In Alumni Spotlight by Donnie ButlerLeave a Comment

The Sumter County School District welcomes Dr. Lamont Moore as Director of Testing, Accountability, Gifted and Talented and Title III. Lamont received a Bachelor’s of Arts degree in Elementary Education from Livingstone College (class of 1999), a Master’s of Science degree in Educational Administration from the University of Scranton and Doctoral degree in Educational Leadership from Gardner Webb University. He has educated, tutored and mentored students from kindergarten to twelfth grade. He began his professional career in 1999 in the Charlotte-Mecklenburg school district serving as teacher, lead teacher and Gifted Education Program Facilitator.

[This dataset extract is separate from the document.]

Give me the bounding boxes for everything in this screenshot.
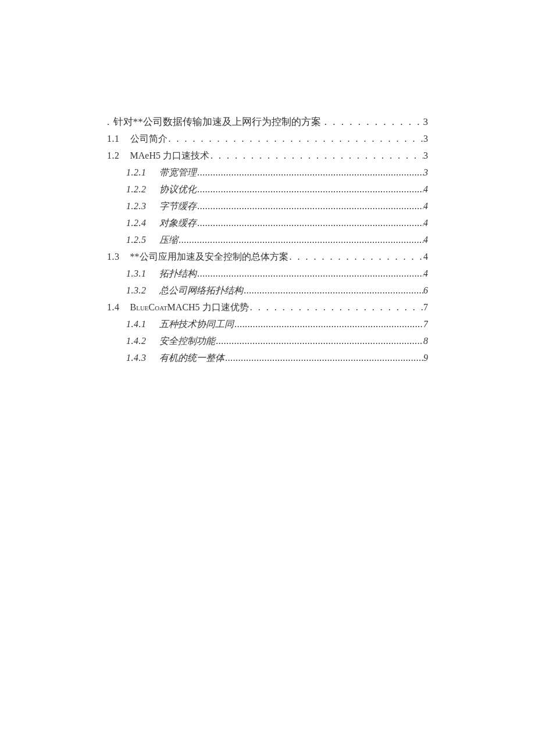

In 2007, he became a school administrator in the Cabarrus County school district and served as Assistant Principal of Instruction for 6 years. In 2013, he began work with the South Carolina Department of Education as Director of Advanced Academic Programs (Gifted and Talented, Advanced Placement and International Baccalaureate). In 2016, Lamont began his service as principal and served in both Lee and Chester County School districts. Lamont has presented at district, state, national and collegiate conferences (including the National Association of Gifted Children) on a range of topics related to instructional leadership and gifted education. He has published several articles with the K-12 Teaching Alliance and writes lessons (K-12) for TeachHub.com. While serving as principal in the Spring of 2020, Lamont provided graduate-level instruction to teachers for the Gifted and Talented endorsement. This was in partnership with Winthrop University. He is originally from Rock Hill, South Carolina, a proud father of two (Lamiyah and Christopher) and husband to …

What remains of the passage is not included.